By Prathiba Raju, IANS,
New Delhi : As an Ivory Coast national battles for life after iron rods jutting out of a truck pierced his body in the capital, dangerously overloaded vehicles are back under the scanner. Traffic experts warn that such accidents will continue unless those responsible are severely punished.
Pointing out that there are no safety aspects or specifications in the country’s Motor Vehicles Act for trucks that carry construction material, they say traffic police should impose fines on such vehicles that ply without adequate safety measures.
Sharfuddin, the director of the Institute of Road Traffic Education, a non-profit organisation working for improving traffic management, felt that poor law enforcement is the reason behind such incidents.
“Poor enforcement and regulation of traffic is the main cause of such accidents. Roads are not wide enough; huge trucks carrying iron rods do not bother to follow safety measures. Almost all roads in Delhi are prone to accidents,” he told IANS.
P.K. Sarkar, a professor in the School of Planning and Architecture, said: “In Western countries, building materials are totally concealed while they are being transported in trams, but in our country iron rods are transported even in cycle rickshaws and hand carts.”
Head of All India Institute of Medical Sciences’s (AIIMS) trauma centre M.C. Mishra said owners of such trucks should be severely punished.
“Every time I attend to such accident cases, I pray that they stop. It happens due to sheer negligence of truck drivers. Such accidents are easily avoidable. The owners of these trucks should be severely punished and the truck should be impounded,” he said.
Mishra said they face several challenges while handling such cases.
“In the case of the Ivory Coast national, the unclean rods have gone inside the victim’s body. Tackling infection will be our key challenge. We have to work on it for a couple of days,” Mishra added.

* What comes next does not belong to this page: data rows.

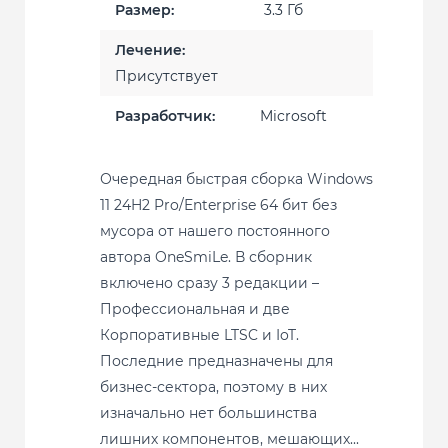
Размер:
3.3 Гб
Лечение:
Присутствует
Разработчик:
Microsoft
Очередная быстрая сборка Windows
11 24H2 Pro/Enterprise 64 бит без
мусора от нашего постоянного
автора OneSmiLe. В сборник
включено сразу 3 редакции –
Профессиональная и две
Корпоративные LTSC и IoT.
Последние предназначены для
бизнес-сектора, поэтому в них
изначально нет большинства
лишних компонентов, мешающих...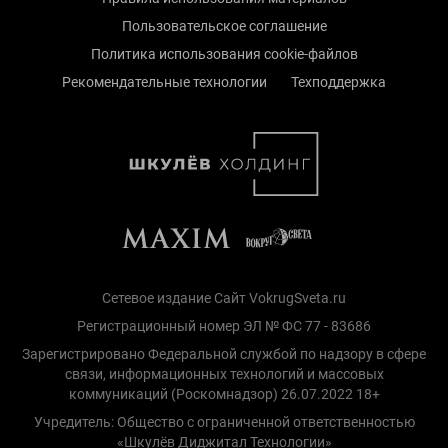
Пользовательское соглашение
Политика использования cookie-файлов
Рекомендательные технологии
Техподдержка
Сетевое издание Сайт VokrugSveta.ru
Регистрационный номер ЭЛ № ФС 77 - 83686
Зарегистрировано Федеральной службой по надзору в сфере
связи, информационных технологий и массовых
коммуникаций (Роскомнадзор) 26.07.2022 18+
Учредитель: Общество с ограниченной ответственностью
«Шкулёв Диджитал Технологии»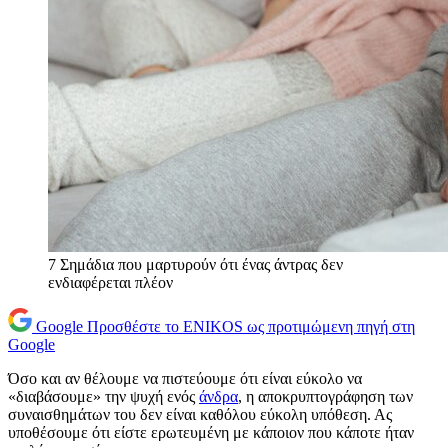
7 Σημάδια που μαρτυρούν ότι ένας άντρας δεν
ενδιαφέρεται πλέον
Google
Προσθέστε το ENIKOS ως προτιμώμενη πηγή στη
Google
Όσο και αν θέλουμε να πιστεύουμε ότι είναι εύκολο να
«διαβάσουμε» την ψυχή ενός
άνδρα
, η αποκρυπτογράφηση των
συναισθημάτων του δεν είναι καθόλου εύκολη υπόθεση. Ας
υποθέσουμε ότι είστε ερωτευμένη με κάποιον που κάποτε ήταν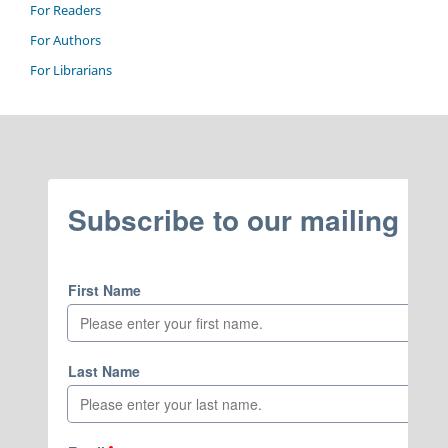
For Readers
For Authors
For Librarians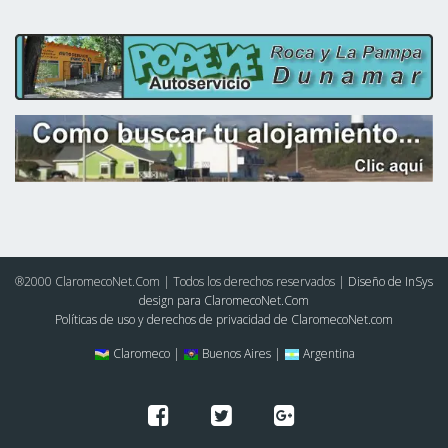
®2000 ClaromecoNet.Com | Todos los derechos reservados |
Diseño de InSys
design para ClaromecoNet.Com
Políticas de uso y derechos de privacidad de ClaromecoNet.com
Claromeco |
Buenos Aires |
Argentina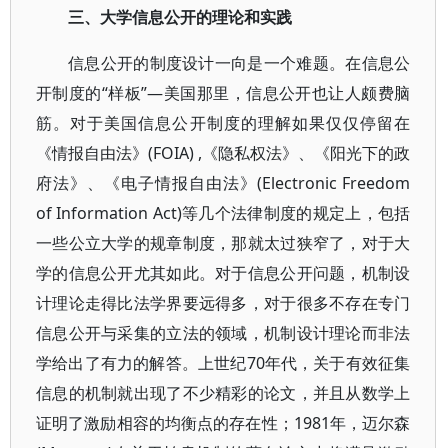
三、大学信息公开的理论和实践
信息公开的制度设计一向是一个难题。在信息公
开制度的“样板”—美国那里，信息公开也让人颇费脑
筋。对于美国信息公开制度的理解如果仅仅停留在
《情报自由法》(FOIA) ,《隐私权法》、《阳光下的政
府法》、《电子情报自由法》(Electronic Freedom
of Information Act)等几个法律制度的规定上，包括
一些公立大学的规章制度，那就太过狭窄了，对于大
学的信息公开尤其如此。对于信息公开问题，机制设
计理论走得比法学界要远得多，对于很多不存在专门
信息公开与采集的立法的领域，机制设计理论而非法
学给出了有力的解答。上世纪70年代，关于有效征集
信息的机制就出现了不少精彩的论文，并且从数学上
证明了激励相容的均衡点的存在性；1981年，迈尔森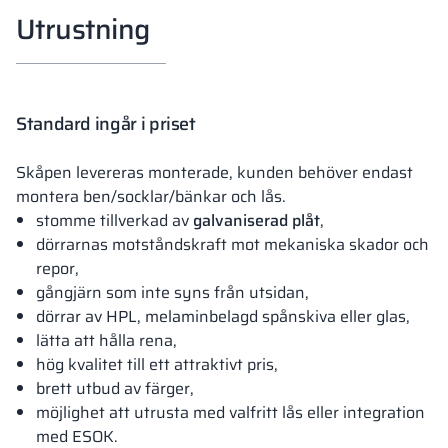
Utrustning
Standard ingår i priset
Skåpen levereras monterade, kunden behöver endast
montera ben/socklar/bänkar och lås.
stomme tillverkad av
galvaniserad plåt
,
dörrarnas motståndskraft mot mekaniska skador och
repor,
gångjärn som inte syns från utsidan,
dörrar av HPL, melaminbelagd spånskiva eller glas,
lätta att hålla rena,
hög kvalitet till ett attraktivt pris,
brett utbud av färger,
möjlighet att utrusta med valfritt lås eller integration
med ESOK.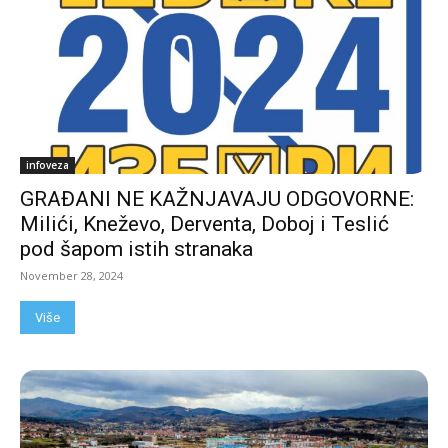
infoveza
GRAĐANI NE KAŽNJAVAJU ODGOVORNE:
Milići, Kneževo, Derventa, Doboj i Teslić
pod šapom istih stranaka
November 28, 2024
Više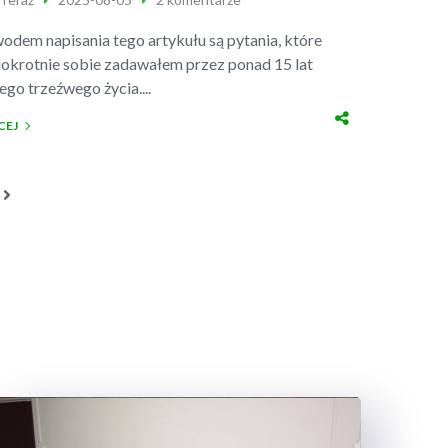
odem napisania tego artykułu są pytania, które
lokrotnie sobie zadawałem przez ponad 15 lat
ego trzeźwego życia....
CEJ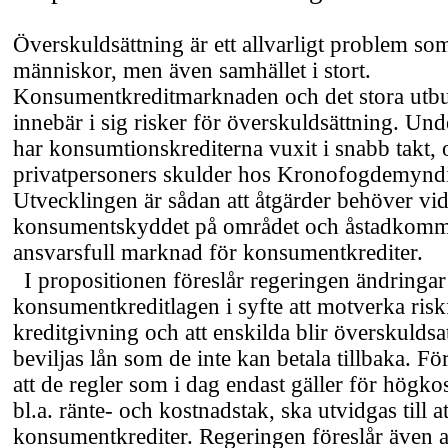
Överskuldsättning är ett allvarligt problem s
människor, men även samhället i stort.
Konsumentkreditmarknaden och det stora utbud
innebär i sig risker för överskuldsättning. Und
har konsumtionskrediterna vuxit i snabb takt, 
privatpersoners skulder hos Kronofogdemyndi
Utvecklingen är sådan att åtgärder behöver vidt
konsumentskyddet på området och åstadkomm
ansvarsfull marknad för konsumentkrediter.
I propositionen föreslår regeringen ändringar
konsumentkreditlagen i syfte att motverka risk
kreditgivning och att enskilda blir överskuldsa
beviljas lån som de inte kan betala tillbaka. F
att de regler som i dag endast gäller för högko
bl.a. ränte- och kostnadstak, ska utvidgas till att
konsumentkrediter. Regeringen föreslår även at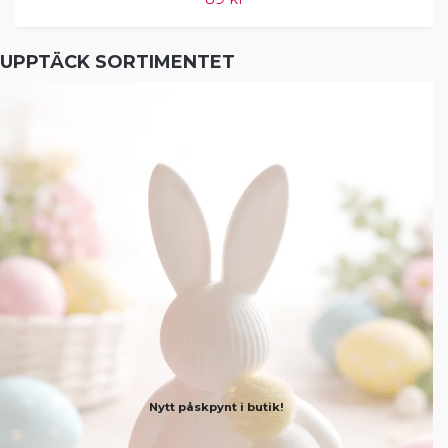
UPPTÄCK SORTIMENTET
Nytt påskpynt i butik!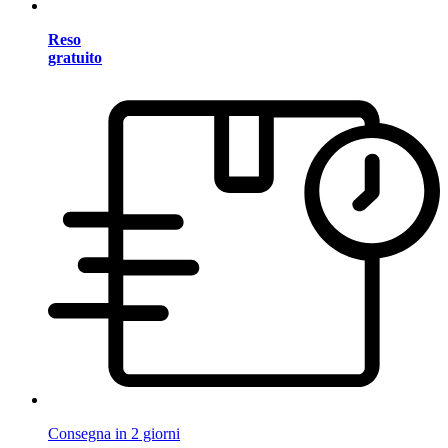
Reso
gratuito
Consegna in 2 giorni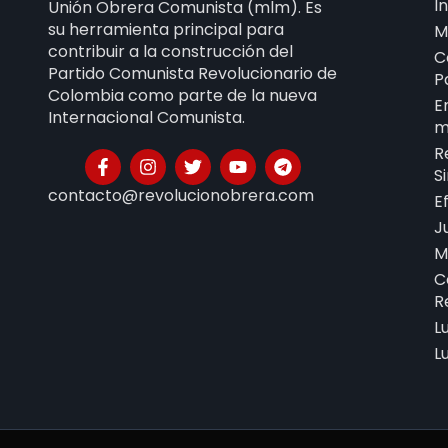
I
Unión Obrera Comunista (mlm). Es
su herramienta principal para
M
contribuir a la construcción del
C
Partido Comunista Revolucionario de
P
Colombia como parte de la nueva
E
Internacional Comunista.
m
R
S
contacto@revolucionobrera.com
E
J
M
C
R
L
L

On Monday, two Africans studying IT here – Adoma and Cheick – met with the accident when their car collided with an iron-rod carrying truck near Savitri cinema in south Delhi.
Two iron rods pierced the wind screen of their car, entered Adoma’s right arm, chest and then the seat. Cheick, who was sitting behind the driver’s seat, was injured in his leg by one rod that pierced through Adoma’s body. Adoma is still in a critical condition.
Last month in a similar accident in Kalkaji area, an auto-rickshaw collided with a truck carrying iron rods which pierced through auto driver Amrik Singh’s thigh.
In another case last year, doctors in Delhi removed a five-foot-long and two-inch wide iron rod from the chest of a youth after a six-hour long surgery.
Asked about steps taken by police to tackle such accidents, Joint Commissioner of Police (Traffic) Satyendra Garg told IANS: “We have booked around 54,000 commercial vehicles for violating traffic rules this year till April 15.
“Also, as many challans have been issued against vehicles that include both high loaded vehicles (those that carry goods more than the vehicle’s capacity and long loaded vehicles – those that carry the goods which propel out of the vehicle).”
“If trucks are involved in such accidents, police will register and investigate the case, and overloaded trucks will be under the scanner of the traffic police,” Garg added.